▸ **Work item**
Only a number is required: the count of lines in the material below that contain "Liste".
= = =
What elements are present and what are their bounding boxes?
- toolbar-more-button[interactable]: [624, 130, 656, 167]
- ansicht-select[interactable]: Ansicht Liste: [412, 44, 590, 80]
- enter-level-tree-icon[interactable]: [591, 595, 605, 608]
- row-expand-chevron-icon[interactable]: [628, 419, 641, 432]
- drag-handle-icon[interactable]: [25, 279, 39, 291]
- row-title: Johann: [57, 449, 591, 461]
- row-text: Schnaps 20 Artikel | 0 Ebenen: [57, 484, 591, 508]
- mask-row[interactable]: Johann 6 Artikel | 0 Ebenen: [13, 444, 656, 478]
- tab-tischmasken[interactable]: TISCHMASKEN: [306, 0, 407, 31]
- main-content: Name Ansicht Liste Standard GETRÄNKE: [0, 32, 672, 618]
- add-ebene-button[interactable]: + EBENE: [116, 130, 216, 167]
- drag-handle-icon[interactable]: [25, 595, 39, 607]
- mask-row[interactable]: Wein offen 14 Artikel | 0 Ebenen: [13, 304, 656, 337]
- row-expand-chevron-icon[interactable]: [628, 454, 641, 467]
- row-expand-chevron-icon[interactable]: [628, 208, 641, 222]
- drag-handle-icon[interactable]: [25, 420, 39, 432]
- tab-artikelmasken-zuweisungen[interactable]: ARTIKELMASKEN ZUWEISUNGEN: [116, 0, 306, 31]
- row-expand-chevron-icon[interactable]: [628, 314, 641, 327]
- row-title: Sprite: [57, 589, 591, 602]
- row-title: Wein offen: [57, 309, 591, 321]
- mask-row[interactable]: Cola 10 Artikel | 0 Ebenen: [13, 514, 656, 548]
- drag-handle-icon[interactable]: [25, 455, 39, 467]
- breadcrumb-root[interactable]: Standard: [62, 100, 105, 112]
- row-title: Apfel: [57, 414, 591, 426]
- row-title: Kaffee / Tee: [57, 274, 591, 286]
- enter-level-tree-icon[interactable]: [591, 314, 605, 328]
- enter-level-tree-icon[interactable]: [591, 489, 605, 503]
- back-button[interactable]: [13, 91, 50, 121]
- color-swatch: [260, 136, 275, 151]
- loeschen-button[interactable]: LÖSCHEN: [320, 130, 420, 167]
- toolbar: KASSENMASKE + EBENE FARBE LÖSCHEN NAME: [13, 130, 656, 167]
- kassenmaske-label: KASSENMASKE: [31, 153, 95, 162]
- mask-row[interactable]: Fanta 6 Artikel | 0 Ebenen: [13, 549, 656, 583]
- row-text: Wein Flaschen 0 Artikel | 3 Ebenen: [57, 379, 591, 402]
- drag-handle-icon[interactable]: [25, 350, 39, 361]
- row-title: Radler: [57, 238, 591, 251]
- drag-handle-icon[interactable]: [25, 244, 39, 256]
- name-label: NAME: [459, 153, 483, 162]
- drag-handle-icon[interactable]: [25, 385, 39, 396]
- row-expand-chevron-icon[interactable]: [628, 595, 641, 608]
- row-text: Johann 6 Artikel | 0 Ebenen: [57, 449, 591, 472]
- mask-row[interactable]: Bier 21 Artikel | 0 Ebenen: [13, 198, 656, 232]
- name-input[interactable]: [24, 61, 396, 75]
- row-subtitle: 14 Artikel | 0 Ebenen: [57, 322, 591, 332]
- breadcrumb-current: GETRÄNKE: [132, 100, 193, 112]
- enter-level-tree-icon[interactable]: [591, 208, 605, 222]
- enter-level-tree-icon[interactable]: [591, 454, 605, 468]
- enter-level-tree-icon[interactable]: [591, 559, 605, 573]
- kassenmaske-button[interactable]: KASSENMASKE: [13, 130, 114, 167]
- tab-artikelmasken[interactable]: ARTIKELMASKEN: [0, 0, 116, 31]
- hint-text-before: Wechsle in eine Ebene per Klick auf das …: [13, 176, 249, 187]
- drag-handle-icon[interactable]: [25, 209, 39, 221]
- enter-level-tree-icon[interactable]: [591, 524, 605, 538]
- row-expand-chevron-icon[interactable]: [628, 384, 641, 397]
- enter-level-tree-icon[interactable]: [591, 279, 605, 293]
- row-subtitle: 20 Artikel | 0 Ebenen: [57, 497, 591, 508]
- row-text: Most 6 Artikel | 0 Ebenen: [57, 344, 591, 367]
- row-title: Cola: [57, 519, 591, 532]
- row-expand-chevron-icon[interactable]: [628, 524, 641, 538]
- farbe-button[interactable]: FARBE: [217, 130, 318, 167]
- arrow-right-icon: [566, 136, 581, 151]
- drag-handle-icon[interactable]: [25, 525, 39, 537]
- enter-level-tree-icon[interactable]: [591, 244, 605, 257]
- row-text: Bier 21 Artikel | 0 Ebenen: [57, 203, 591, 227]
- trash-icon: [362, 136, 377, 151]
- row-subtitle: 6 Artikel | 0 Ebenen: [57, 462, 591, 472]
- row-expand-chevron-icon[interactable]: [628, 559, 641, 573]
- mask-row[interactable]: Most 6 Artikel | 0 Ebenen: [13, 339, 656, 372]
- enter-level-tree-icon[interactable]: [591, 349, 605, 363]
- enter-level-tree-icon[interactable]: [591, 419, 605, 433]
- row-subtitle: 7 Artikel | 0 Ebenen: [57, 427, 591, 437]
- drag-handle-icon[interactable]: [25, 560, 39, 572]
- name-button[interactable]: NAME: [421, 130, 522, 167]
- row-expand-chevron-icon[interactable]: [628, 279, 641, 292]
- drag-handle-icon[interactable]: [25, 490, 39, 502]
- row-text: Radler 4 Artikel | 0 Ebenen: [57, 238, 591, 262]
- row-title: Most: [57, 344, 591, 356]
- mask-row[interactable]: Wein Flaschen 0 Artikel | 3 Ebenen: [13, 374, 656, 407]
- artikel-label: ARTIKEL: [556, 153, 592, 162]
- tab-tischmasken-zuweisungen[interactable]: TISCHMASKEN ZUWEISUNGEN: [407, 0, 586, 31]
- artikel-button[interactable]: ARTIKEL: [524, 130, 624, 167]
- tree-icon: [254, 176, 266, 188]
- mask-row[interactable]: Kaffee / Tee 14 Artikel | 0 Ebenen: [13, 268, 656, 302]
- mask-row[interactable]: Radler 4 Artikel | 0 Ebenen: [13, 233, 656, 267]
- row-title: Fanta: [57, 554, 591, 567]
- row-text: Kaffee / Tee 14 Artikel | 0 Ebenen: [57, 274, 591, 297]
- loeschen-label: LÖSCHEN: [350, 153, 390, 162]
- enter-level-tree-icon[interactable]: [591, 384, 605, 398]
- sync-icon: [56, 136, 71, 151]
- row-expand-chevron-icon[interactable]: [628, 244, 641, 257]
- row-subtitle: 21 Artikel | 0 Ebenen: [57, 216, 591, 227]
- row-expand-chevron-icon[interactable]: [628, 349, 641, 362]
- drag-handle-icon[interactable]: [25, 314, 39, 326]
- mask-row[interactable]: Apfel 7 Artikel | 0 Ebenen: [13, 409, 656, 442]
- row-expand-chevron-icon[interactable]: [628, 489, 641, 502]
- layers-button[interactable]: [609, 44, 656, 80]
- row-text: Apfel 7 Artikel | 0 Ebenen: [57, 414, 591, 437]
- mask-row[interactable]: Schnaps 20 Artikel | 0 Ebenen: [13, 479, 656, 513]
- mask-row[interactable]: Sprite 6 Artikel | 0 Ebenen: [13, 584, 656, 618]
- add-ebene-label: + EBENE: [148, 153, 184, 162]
= = =
▸ **Task response**
2